Friends and family say Martinez’s decision to stay clear of opioids is borderline miraculous.

“Aaron really came close to the bullet. I ask him, ‘How in the world did you not use drugs?’ ” said Roger Montoya, co-founder and artistic director of Moving Arts Española, where Martinez has served as a youth mentor and gymnastics teacher for 2½ years. “His story is remarkable. He managed to stay clear and clean of drugs against all odds.”

Martinez admits that he experimented with marijuana and started drinking alcohol in high school, but he says he’s never been tempted to try harder drugs. He said he’s been offered cocaine and pills on numerous occasions. Every time, he said, “I look at them and say, ‘Nah, I’m good.’ ”

Loved ones say they’re impressed.

“I’m very proud of my son,” said Sandoval. “I made those mistakes. I tell him, ‘You’re not us.’ ”

Angel Martinez, Aaron’s younger sister, agrees.

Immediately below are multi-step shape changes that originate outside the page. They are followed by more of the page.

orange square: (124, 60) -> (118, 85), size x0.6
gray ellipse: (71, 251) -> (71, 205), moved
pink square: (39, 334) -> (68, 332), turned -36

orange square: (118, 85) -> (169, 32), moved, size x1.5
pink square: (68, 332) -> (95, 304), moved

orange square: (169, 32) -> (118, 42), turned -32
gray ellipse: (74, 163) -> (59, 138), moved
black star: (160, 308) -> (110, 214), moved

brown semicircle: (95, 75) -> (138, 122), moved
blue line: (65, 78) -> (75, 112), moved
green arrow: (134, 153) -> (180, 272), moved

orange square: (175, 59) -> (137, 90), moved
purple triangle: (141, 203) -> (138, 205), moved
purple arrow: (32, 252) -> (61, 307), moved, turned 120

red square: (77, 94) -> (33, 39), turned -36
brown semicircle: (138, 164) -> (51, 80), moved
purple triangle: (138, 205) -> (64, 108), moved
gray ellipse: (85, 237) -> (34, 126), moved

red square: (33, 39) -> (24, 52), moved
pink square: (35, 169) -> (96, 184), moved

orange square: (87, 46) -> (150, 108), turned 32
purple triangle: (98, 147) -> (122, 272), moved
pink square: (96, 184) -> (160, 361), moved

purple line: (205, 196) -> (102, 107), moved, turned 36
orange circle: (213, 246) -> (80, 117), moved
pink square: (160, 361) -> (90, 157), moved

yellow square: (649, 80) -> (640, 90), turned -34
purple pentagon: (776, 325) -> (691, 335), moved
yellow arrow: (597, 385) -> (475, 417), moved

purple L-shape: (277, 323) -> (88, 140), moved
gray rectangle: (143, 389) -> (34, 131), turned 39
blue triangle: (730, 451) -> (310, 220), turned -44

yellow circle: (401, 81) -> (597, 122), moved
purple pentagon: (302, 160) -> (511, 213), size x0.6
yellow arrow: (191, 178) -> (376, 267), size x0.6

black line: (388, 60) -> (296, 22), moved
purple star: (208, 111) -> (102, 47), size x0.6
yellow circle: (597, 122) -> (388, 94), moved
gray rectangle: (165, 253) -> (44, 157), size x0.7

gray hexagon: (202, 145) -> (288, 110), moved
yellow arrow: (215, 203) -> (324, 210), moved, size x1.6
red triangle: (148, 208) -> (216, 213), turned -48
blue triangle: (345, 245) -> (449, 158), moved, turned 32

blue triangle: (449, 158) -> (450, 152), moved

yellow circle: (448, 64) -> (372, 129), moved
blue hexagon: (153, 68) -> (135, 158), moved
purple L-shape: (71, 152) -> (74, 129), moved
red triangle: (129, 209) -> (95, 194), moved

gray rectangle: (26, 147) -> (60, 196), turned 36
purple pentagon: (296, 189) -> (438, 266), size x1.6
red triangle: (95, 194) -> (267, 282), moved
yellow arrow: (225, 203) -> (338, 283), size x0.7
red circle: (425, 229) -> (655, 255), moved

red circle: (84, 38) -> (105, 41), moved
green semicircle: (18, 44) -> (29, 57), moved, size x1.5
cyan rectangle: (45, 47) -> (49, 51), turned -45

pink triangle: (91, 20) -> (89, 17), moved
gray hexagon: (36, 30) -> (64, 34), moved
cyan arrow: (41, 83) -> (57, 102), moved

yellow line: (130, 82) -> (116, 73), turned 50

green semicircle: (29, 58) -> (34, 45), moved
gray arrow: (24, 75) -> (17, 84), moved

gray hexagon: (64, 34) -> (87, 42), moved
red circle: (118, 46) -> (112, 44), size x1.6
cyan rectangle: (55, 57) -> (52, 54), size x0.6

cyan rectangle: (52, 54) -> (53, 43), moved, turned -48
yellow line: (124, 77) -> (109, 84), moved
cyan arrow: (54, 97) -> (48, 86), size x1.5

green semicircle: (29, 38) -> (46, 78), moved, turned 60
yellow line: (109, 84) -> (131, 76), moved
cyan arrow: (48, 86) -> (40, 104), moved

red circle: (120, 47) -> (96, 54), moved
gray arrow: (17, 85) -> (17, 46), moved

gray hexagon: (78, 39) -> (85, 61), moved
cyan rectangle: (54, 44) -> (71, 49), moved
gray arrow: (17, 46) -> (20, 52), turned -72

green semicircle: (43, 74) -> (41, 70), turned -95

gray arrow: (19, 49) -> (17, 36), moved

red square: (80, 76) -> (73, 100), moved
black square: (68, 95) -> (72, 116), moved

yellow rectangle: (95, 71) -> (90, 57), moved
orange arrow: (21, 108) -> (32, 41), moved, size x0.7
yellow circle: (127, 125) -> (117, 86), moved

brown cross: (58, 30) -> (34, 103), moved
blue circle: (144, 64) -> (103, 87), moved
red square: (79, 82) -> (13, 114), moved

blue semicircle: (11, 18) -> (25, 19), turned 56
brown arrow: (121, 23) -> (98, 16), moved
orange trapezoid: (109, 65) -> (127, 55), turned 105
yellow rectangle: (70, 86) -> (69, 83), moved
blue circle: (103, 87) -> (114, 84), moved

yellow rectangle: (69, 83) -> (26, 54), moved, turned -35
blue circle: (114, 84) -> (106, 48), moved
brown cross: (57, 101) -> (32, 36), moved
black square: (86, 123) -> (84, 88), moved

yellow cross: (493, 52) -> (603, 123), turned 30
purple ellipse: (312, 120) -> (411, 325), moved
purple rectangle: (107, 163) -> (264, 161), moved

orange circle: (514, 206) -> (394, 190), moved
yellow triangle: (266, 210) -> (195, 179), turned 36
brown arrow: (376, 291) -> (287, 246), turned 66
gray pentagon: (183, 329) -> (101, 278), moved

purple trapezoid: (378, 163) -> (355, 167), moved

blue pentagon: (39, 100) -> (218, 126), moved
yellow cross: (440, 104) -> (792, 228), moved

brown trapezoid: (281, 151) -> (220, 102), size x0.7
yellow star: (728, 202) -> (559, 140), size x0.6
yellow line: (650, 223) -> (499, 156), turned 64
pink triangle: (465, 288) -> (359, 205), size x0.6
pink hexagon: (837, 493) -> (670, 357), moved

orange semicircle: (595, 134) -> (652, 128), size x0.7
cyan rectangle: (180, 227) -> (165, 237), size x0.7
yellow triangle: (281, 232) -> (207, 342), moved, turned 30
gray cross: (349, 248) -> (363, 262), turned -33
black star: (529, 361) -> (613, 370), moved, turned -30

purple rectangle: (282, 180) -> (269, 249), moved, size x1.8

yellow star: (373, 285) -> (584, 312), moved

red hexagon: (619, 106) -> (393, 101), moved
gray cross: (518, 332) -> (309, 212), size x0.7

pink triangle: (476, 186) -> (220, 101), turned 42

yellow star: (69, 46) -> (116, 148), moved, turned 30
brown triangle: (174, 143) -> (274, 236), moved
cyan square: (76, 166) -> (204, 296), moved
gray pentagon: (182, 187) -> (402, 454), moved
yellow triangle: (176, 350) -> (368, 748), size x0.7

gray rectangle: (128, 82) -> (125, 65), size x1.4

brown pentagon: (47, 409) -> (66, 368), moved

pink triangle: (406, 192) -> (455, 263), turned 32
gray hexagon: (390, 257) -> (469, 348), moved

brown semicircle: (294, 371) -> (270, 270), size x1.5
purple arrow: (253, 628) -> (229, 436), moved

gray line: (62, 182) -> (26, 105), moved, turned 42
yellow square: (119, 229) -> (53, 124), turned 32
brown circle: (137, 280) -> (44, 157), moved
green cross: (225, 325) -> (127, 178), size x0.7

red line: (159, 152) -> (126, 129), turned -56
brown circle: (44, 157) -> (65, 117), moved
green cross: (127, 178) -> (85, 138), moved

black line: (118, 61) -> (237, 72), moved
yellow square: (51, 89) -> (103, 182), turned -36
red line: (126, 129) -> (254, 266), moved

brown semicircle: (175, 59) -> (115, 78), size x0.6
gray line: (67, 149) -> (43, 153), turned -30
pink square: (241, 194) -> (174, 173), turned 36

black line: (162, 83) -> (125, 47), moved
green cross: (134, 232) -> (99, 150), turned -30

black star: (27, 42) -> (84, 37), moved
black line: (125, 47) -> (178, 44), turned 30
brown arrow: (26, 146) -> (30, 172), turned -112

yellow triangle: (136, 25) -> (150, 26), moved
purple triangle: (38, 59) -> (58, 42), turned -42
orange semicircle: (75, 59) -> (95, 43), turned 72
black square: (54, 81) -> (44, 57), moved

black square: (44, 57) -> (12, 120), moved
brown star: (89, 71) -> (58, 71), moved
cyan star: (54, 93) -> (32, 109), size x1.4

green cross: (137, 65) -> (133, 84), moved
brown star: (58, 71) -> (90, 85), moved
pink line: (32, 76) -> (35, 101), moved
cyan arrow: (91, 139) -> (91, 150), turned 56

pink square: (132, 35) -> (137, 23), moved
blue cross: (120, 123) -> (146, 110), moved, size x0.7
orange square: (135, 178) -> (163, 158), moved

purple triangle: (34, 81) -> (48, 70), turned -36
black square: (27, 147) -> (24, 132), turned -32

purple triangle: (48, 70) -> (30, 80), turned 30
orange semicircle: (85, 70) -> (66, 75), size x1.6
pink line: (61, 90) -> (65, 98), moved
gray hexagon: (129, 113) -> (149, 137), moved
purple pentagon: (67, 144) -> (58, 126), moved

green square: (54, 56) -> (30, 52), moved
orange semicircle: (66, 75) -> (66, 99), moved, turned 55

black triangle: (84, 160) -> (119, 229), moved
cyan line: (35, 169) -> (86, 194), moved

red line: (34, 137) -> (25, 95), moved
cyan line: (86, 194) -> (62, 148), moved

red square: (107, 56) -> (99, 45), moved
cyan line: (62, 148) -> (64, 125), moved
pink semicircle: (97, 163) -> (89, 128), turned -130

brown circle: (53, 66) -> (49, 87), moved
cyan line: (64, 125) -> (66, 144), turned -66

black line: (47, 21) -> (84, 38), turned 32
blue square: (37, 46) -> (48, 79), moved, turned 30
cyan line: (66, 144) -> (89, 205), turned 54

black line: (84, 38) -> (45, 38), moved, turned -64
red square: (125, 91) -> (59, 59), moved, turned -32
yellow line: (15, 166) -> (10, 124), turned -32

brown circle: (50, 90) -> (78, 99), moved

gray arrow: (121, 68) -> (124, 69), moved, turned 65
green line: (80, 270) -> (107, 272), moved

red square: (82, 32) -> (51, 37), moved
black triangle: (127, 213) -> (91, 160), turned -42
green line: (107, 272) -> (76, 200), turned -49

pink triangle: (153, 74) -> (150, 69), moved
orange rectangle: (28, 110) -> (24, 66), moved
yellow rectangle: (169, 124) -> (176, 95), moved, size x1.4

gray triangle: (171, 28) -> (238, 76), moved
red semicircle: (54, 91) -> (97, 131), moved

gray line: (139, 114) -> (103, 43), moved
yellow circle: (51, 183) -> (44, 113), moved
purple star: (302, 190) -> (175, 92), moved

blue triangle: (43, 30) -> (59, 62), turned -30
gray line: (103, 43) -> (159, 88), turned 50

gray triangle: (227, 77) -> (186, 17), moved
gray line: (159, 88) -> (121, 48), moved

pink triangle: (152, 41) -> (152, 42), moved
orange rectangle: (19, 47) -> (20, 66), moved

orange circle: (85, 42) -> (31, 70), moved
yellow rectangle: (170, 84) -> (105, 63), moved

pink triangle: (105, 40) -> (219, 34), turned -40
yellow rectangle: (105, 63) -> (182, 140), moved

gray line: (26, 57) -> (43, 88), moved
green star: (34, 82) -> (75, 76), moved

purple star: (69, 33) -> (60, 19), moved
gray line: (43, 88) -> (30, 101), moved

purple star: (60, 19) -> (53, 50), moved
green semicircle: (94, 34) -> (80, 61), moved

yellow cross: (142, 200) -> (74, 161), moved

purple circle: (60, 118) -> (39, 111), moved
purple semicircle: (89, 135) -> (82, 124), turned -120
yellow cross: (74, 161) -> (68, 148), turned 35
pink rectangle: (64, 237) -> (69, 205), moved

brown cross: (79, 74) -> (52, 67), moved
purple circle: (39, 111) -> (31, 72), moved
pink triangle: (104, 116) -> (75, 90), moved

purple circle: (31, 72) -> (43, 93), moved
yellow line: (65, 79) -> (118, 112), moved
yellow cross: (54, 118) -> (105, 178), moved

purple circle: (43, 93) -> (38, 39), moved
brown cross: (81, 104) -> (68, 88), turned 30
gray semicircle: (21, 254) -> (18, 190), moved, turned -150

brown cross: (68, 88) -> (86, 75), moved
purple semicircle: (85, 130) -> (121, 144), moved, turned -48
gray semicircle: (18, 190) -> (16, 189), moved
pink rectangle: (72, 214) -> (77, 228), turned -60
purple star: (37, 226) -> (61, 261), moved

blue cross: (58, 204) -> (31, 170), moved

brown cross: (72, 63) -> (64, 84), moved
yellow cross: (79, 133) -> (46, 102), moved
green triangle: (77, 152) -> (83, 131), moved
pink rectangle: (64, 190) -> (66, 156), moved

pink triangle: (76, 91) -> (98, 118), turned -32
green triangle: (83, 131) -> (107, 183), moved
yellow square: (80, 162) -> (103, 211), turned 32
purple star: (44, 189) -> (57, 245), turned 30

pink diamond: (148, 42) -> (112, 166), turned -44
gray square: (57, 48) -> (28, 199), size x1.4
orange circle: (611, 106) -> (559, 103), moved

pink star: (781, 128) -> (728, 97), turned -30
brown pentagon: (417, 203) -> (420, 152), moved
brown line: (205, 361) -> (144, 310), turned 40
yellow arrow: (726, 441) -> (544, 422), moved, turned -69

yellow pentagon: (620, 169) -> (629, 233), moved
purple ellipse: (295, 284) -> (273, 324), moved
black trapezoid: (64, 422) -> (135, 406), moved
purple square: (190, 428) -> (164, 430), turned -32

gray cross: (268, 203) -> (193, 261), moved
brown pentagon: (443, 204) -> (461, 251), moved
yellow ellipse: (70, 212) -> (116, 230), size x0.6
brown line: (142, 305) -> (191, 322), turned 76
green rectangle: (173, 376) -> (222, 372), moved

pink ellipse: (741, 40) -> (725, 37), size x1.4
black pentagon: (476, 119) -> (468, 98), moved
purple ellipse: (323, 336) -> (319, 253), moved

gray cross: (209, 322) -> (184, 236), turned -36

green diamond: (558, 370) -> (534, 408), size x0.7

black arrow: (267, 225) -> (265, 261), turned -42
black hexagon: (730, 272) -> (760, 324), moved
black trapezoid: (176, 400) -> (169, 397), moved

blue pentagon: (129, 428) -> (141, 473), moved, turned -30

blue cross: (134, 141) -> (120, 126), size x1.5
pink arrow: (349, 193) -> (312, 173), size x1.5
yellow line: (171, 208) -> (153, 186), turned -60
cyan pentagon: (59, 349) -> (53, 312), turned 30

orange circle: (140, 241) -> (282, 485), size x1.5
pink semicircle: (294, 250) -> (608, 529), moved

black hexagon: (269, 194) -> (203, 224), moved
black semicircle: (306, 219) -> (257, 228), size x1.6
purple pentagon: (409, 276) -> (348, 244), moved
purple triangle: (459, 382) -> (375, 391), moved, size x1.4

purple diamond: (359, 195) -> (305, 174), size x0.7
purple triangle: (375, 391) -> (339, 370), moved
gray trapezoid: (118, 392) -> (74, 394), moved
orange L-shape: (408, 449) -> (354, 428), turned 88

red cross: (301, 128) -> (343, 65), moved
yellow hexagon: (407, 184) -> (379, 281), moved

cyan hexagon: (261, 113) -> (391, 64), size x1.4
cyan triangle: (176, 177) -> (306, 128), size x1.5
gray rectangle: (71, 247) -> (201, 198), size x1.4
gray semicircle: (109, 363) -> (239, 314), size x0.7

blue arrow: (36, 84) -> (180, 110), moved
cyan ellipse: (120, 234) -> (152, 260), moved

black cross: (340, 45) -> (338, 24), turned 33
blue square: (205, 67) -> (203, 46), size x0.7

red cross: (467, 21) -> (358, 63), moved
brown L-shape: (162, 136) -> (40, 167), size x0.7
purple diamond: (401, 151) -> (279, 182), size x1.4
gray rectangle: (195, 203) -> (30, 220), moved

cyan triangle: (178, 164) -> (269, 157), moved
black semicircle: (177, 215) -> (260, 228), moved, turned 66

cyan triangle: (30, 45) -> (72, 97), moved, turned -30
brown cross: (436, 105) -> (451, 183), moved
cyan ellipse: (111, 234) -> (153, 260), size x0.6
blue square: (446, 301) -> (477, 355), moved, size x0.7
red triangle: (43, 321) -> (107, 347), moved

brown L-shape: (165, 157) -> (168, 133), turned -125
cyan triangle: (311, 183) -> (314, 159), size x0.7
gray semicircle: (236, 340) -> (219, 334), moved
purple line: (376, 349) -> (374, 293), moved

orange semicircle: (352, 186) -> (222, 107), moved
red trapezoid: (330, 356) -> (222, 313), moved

“He’s a role model,” she said. “We’ve always had each other to lean on.”

Today, Martinez said, he is striving to be “the best reflection of” my parents — the better parts of who they were; the people they were before their addiction: Funny, sweet, “full of life.”

Still, there are images that can never be shaken. He recalled a fight with his sister Heather the night before she died, when he saw her son playing with foil used for cooking heroin. When Martinez confronted his sister, he said, she told him something he’d heard from countless others: You’re going to be a tecato, a druggie, just like me, mom and dad. Just you wait and see.

The next day, she was gone.

“That was the last thing she told me,” Martinez said.

That’s the memory. That’s the pain.

But in many ways, it’s also the motivation. And Martinez certainly doesn’t lack for productive pursuits. Along with his gig at Moving Arts Española, he’s a casino security guard and an art teacher at a Montessori school.

He is frank in acknowledging his path is hard. But the memories keep him going.

“That’s not what I want for myself,” he said of his family’s difficult history.

Day by sober day, he goes about living his life different from the one he experienced growing up.

“As a kid, I always wanted to be a superhero,” Martinez said. “I always wanted to make a difference.”